Gold markets traded with little net movement in Asian hours on Tuesday as participants awaited clarification on a preliminary U.S.-Iran peace framework and turned their attention to a packed calendar of central bank decisions.
Spot gold rose 0.1% to $4,313.35 by 21:54 ET (01:54 GMT), keeping close to levels reached earlier in the week after a rally on Monday. In contrast, U.S. gold futures slipped 0.4% to $4,333.90.
The earlier surge in bullion, a gain of more than 2% on Monday, followed the announcement by Washington and Tehran of a preliminary accord to end their conflict and reopen the Strait of Hormuz. That development alleviated some inflation concerns and put downward pressure on the U.S. dollar, supporting the metal's safe-haven appeal.
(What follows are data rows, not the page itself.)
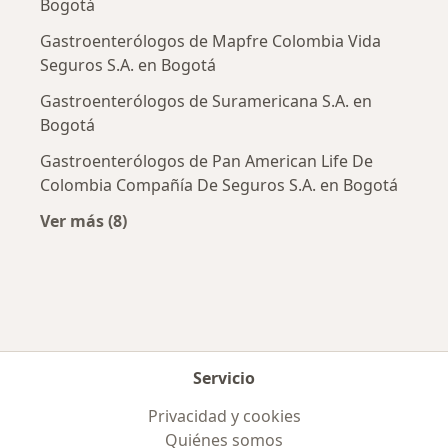
Bogotá
Gastroenterólogos de Mapfre Colombia Vida
Seguros S.A. en Bogotá
Gastroenterólogos de Suramericana S.A. en
Bogotá
Gastroenterólogos de Pan American Life De
Colombia Compañía De Seguros S.A. en Bogotá
Ver más (8)
Más en esta categoría: Aseguradoras más po
Servicio
Privacidad y cookies
Quiénes somos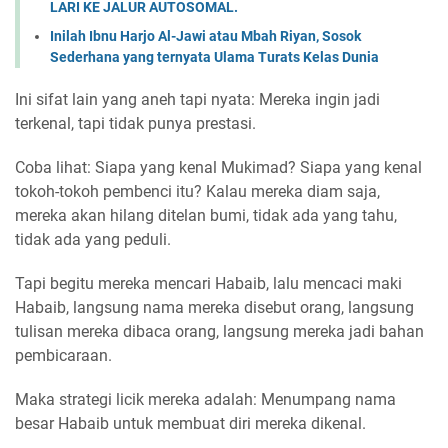
LARI KE JALUR AUTOSOMAL.
Inilah Ibnu Harjo Al-Jawi atau Mbah Riyan, Sosok
Sederhana yang ternyata Ulama Turats Kelas Dunia
Ini sifat lain yang aneh tapi nyata: Mereka ingin jadi
terkenal, tapi tidak punya prestasi.
Coba lihat: Siapa yang kenal Mukimad? Siapa yang kenal
tokoh-tokoh pembenci itu? Kalau mereka diam saja,
mereka akan hilang ditelan bumi, tidak ada yang tahu,
tidak ada yang peduli.
Tapi begitu mereka mencari Habaib, lalu mencaci maki
Habaib, langsung nama mereka disebut orang, langsung
tulisan mereka dibaca orang, langsung mereka jadi bahan
pembicaraan.
Maka strategi licik mereka adalah: Menumpang nama
besar Habaib untuk membuat diri mereka dikenal.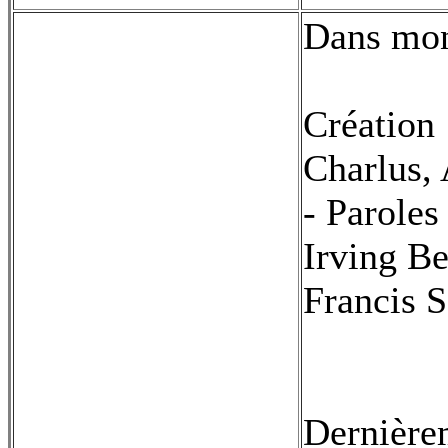
Dans mo
Création 
Charlus,
- Paroles
Irving Be
Francis S
Dernière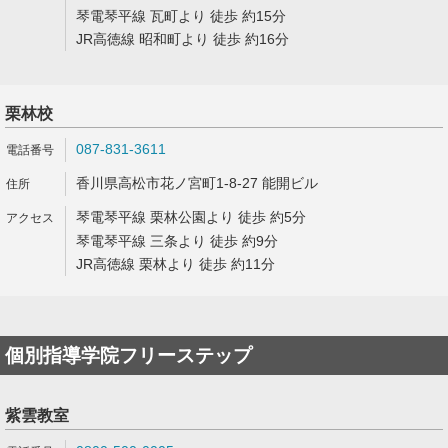
琴電琴平線 瓦町より 徒歩 約15分
JR高徳線 昭和町より 徒歩 約16分
栗林校
087-831-3611
香川県高松市花ノ宮町1-8-27 能開ビル
琴電琴平線 栗林公園より 徒歩 約5分
琴電琴平線 三条より 徒歩 約9分
JR高徳線 栗林より 徒歩 約11分
個別指導学院フリーステップ
紫雲教室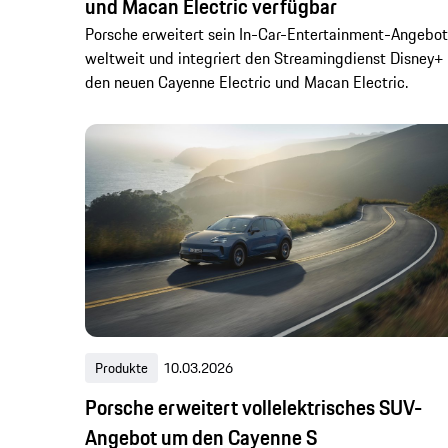
und Macan Electric verfügbar
Porsche erweitert sein In-Car-Entertainment-Angebot
weltweit und integriert den Streamingdienst Disney+ 
den neuen Cayenne Electric und Macan Electric.
Produkte
10.03.2026
Porsche erweitert vollelektrisches SUV-
Angebot um den Cayenne S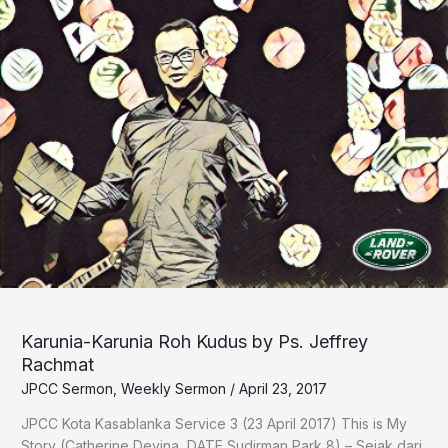
Karunia-Karunia Roh Kudus by Ps. Jeffrey
Rachmat
JPCC Sermon
,
Weekly Sermon
/
April 23, 2017
JPCC Kota Kasablanka Service 3 (23 April 2017) This is My
Story (Catherine Devina, DATE Sudirman Park 8) – Sejak dari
The peace framework is expected to be formally signed later in the week, a step that coincided with a marked drop in oil prices and an improvement in risk appetite across global markets. Brent crude fell to three-month lows on Monday, and global equity markets rallied on the prospect that lower energy costs could reduce inflationary pressures.
Markets are now closely watching the timetable for putting the accord into effect. Both the United States and Iran have noted that a permanent truce has not yet been negotiated, leaving the implementation timeline uncertain.
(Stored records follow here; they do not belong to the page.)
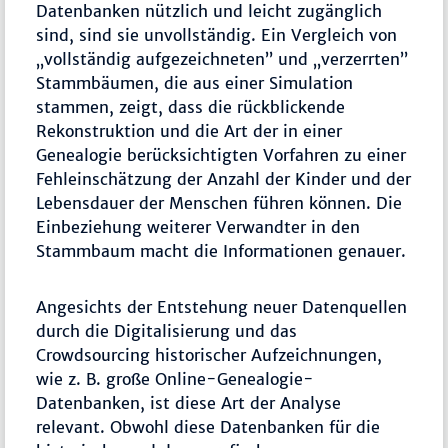
Datenbanken nützlich und leicht zugänglich
sind, sind sie unvollständig. Ein Vergleich von
„vollständig aufgezeichneten” und „verzerrten”
Stammbäumen, die aus einer Simulation
stammen, zeigt, dass die rückblickende
Rekonstruktion und die Art der in einer
Genealogie berücksichtigten Vorfahren zu einer
Fehleinschätzung der Anzahl der Kinder und der
Lebensdauer der Menschen führen können. Die
Einbeziehung weiterer Verwandter in den
Stammbaum macht die Informationen genauer.
Angesichts der Entstehung neuer Datenquellen
durch die Digitalisierung und das
Crowdsourcing historischer Aufzeichnungen,
wie z. B. große Online-Genealogie-
Datenbanken, ist diese Art der Analyse
relevant. Obwohl diese Datenbanken für die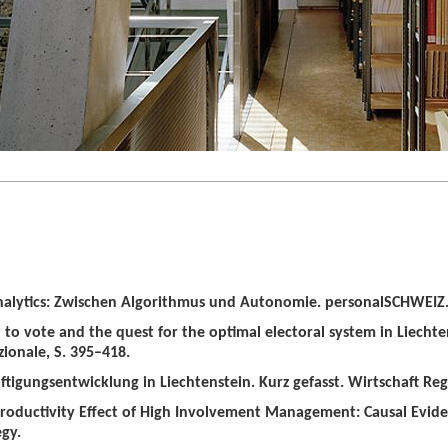
alytics: Zwischen Algorithmus und Autonomie. personalSCHWEIZ. 
t to vote and the quest for the optimal electoral system in Liechten
zionale, S. 395–418.
tigungsentwicklung in Liechtenstein. Kurz gefasst. Wirtschaft Regio
roductivity Effect of High Involvement Management: Causal Evid
gy.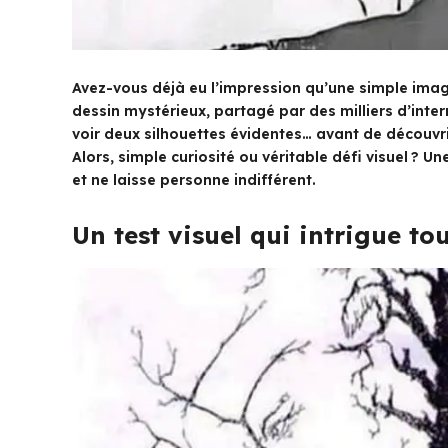
Avez-vous déjà eu l’impression qu’une simple ima
dessin mystérieux, partagé par des milliers d’inte
voir deux silhouettes évidentes… avant de découvr
Alors, simple curiosité ou véritable défi visuel ? U
et ne laisse personne indifférent.
Un test visuel qui intrigue to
Attention is also turning to a sequence of major central bank meetings this week. The Bank of Japan is meeting on Tuesday, and policy announcements from the U.S. Federal Reserve and the Bank of England are due later in the week. The BOJ is widely expected to lift interest rates to a 31-year high, while investors currently anticipate the Fed will hold rates steady at its June 16-17 meeting.
Traders will be watching remarks from Fed Chair Kevin Warsh for guidance on the likely path of U.S. interest rates. Higher borrowing costs generally weigh on non-yielding assets such as gold by raising the opportunity cost of holding the metal. Recent U.S. inflation readings and ongoing worries about price pressures have prompted investors to pare back expectations for rate cuts this year.
Among other precious metals, silver eased 0.8% to $69.41 per ounce, while platinum declined 1% to $1,755.60 per ounce.
Market participants remain in a wait-and-see mode: the evolving situation around the Iran agreement and the outcomes of central bank meetings are set to determine near-term direction for commodities, currencies and risk assets.